Dog beach may soon become official

The Orange County Board of Supervisors began the process Tuesday of making the Santa Ana River mouth an off-leash, official dog beach. County law requires leashes for visiting canines, though the rules are seldom enforced.
(Kevin Chang / Daily Pilot)

Orange County leaders on Tuesday began paving the way for the sand bar at the mouth of the Santa Ana River to become an official dog beach.

In a unanimous vote Tuesday, the county Board of Supervisors approved the first reading of an ordinance that would change county law to permit off-leash dogs along the stretch of sand straddling the Newport Beach and Huntington Beach border.

If the ordinance passes the board’s second reading in May, the area — which over the years has become a de-facto dog beach — will be designated as the first official off-leash parcel in unincorporated Orange County since leash restrictions were first enacted in 1975.


The earliest the leash law could be lifted is June.

“The dog park has been there for so many years,” said Supervisor Michelle Steel, who initiated the change. “This is just common sense. When you go out there and look at them, those dogs are free. There are so many happy dogs there.”

The issue of leash laws at the Santa Ana River mouth came to the forefront late last year after Newport Beach Mayor Diane Dixon said she was fielding complaints from nearby homeowners about unleashed dogs and dog waste.

In response, the city conducted an online survey to determine whether Newport residents favored the city enforcing the county leash laws. Hundreds responded, with the majority asking the city to leave the area alone.

The river mouth isn’t regularly patrolled, so it’s difficult for sheriff’s deputies to cite owners who aren’t following the rules, city staff have said.
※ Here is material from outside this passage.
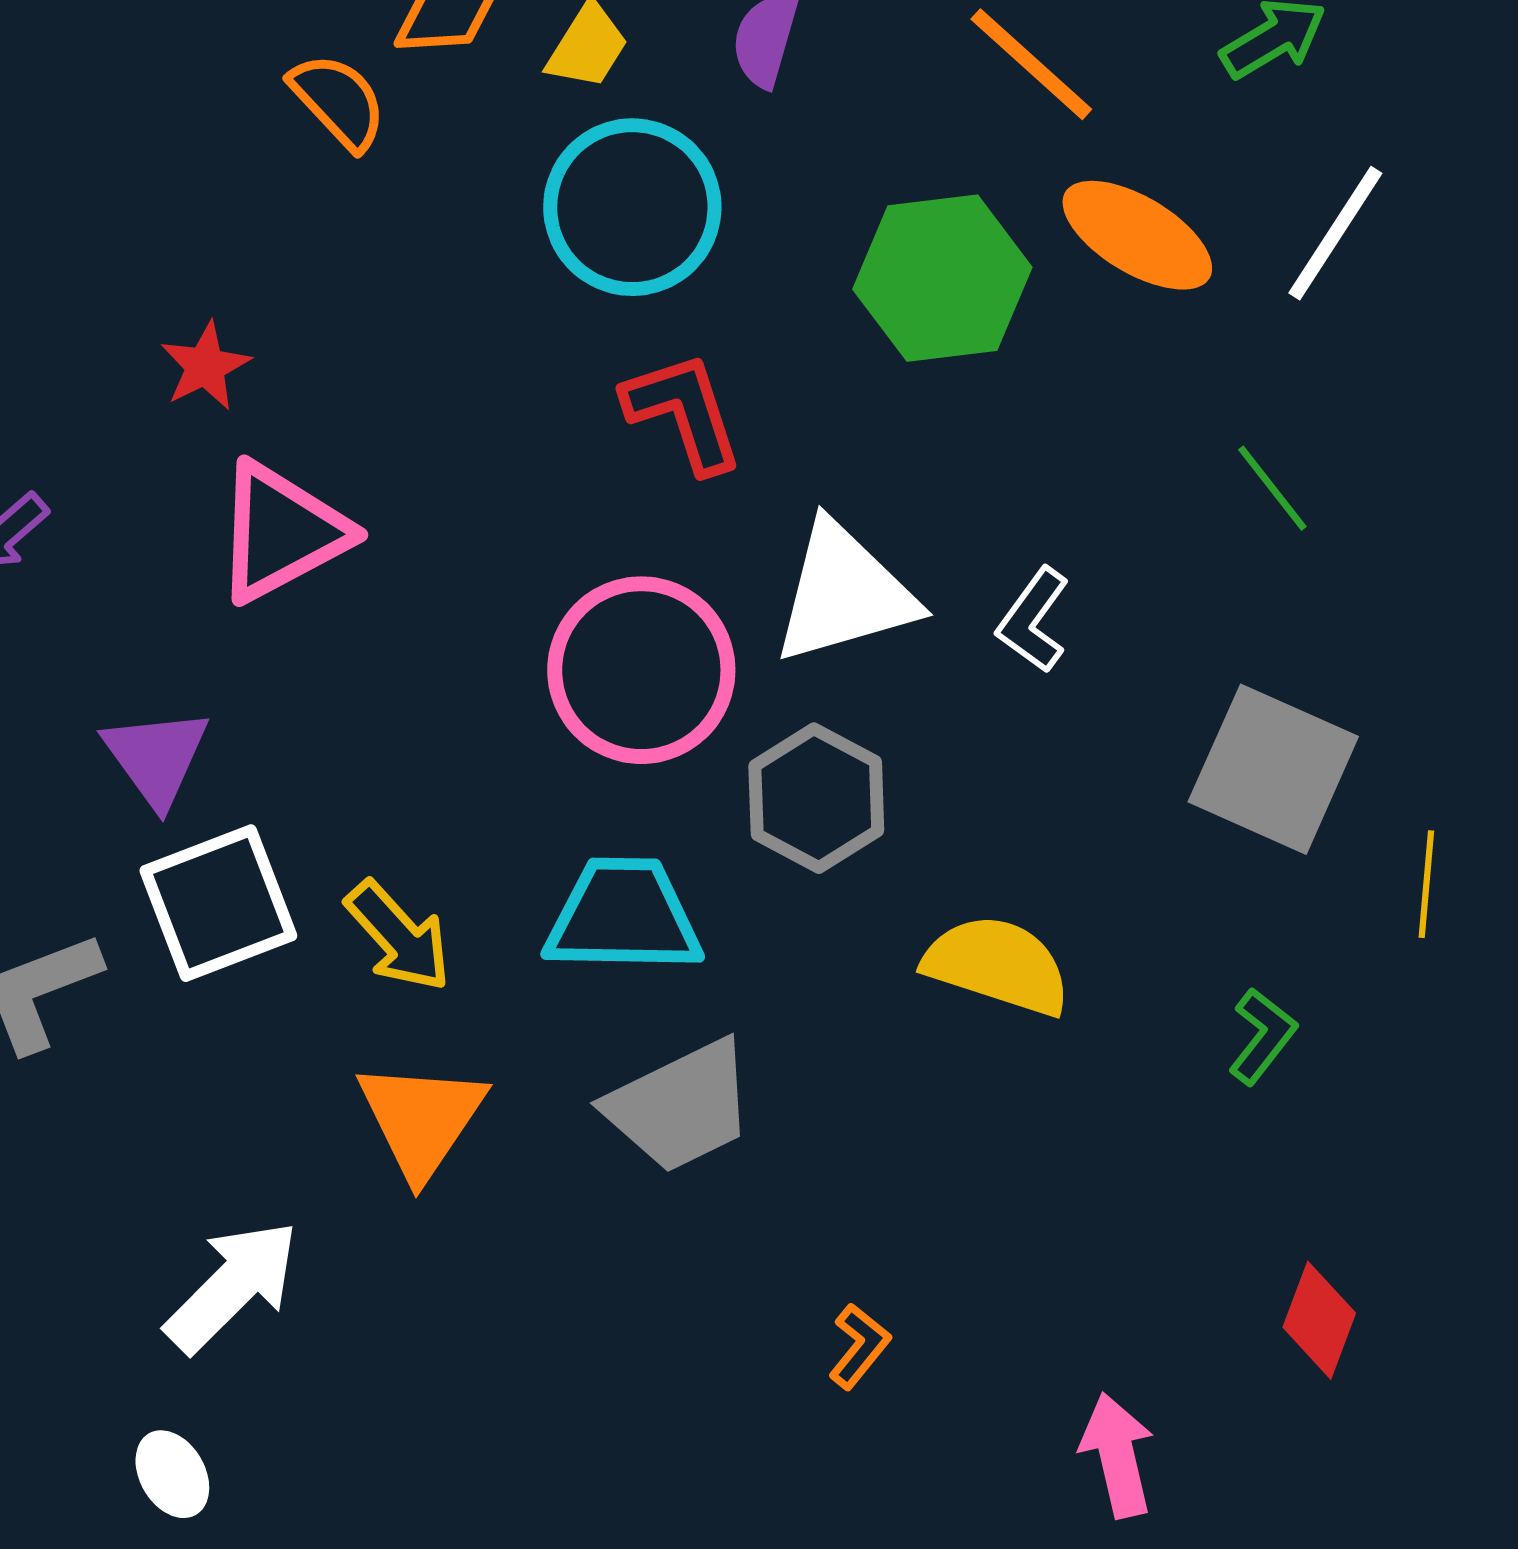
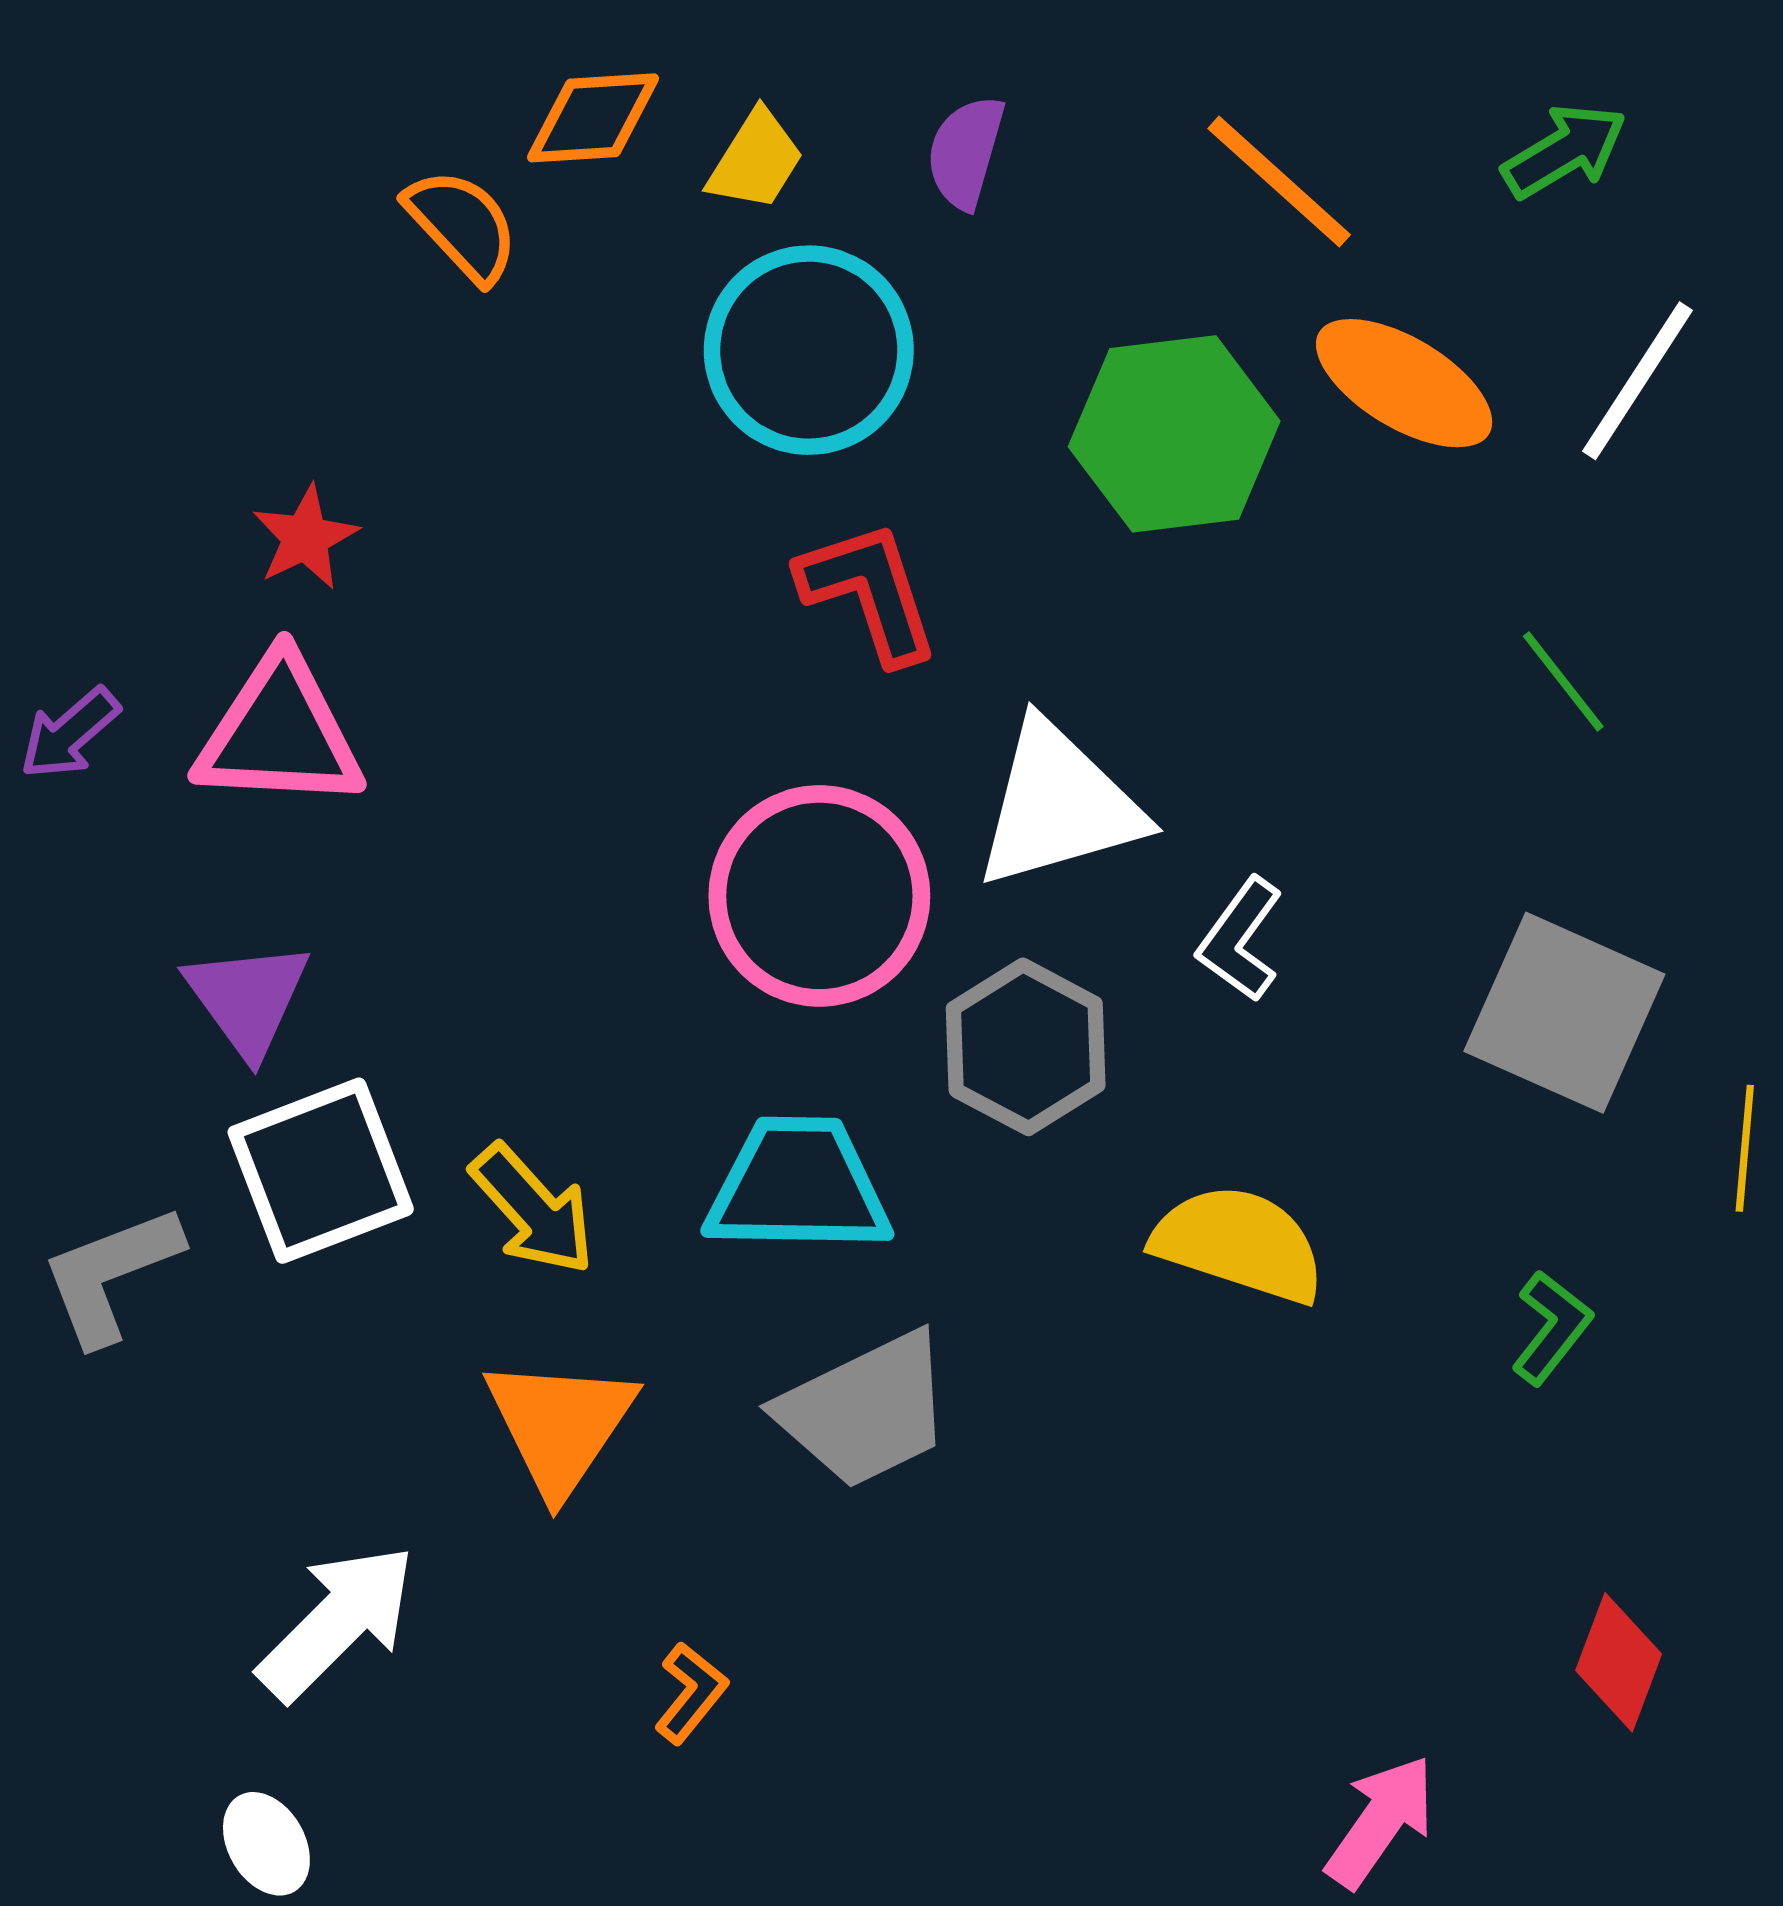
pink triangle: (281, 532) -> (279, 733), moved, turned 31
white L-shape: (1033, 620) -> (1240, 940), moved
orange L-shape: (859, 1346) -> (691, 1693), moved
pink arrow: (1117, 1455) -> (1380, 1821), turned 48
In March, after two hours of passionate testimony from dog owners who frequent the spot, the city’s Parks, Beaches and Recreation Commission voted unanimously to reject a proposal to have city animal-control officers enforce leash restrictions there. The commission instead suggested that the county look into designating the area as an official dog beach.

In response, Dixon, city staff, dog beach advocates and Steel, who represents Newport, began working on a proposal to that effect.

The issue has been an emotional one, pitting dog lovers who frequent the beach against West Newport residents who oppose the off-leash zone idea.

Vivien Hyman — who lives at Summit Street and Seashore Drive in a home overlooking the river mouth — raised concerns about off-leash dogs harming water quality and posing a threat to public safety. Hyman has said that she’s been chased by dogs, stepped in their feces and seen them run from their owners and into her garage.

“This is a public beach. It’s for the public; it’s not for dogs,” Hyman said Tuesday.

If the proposal passes the supervisors’ second reading, the city has indicated it will put up additional signage, install doggie bag dispensers and add more trash containers along its side of the beach.

Newport also would consider adding a paved path to improve access, officials have said.

Newport council candidate and dog beach advocate Mike Glenn, who has led the effort to preserve the beach as dog-friendly, celebrated the board’s vote Tuesday.

“This area has always been a dog beach,” he said. “There were a few squeaky wheels who bent the ear of people who weren’t aware of the history. We have some really fantastic momentum and I look forward to the next council meeting on the subject.”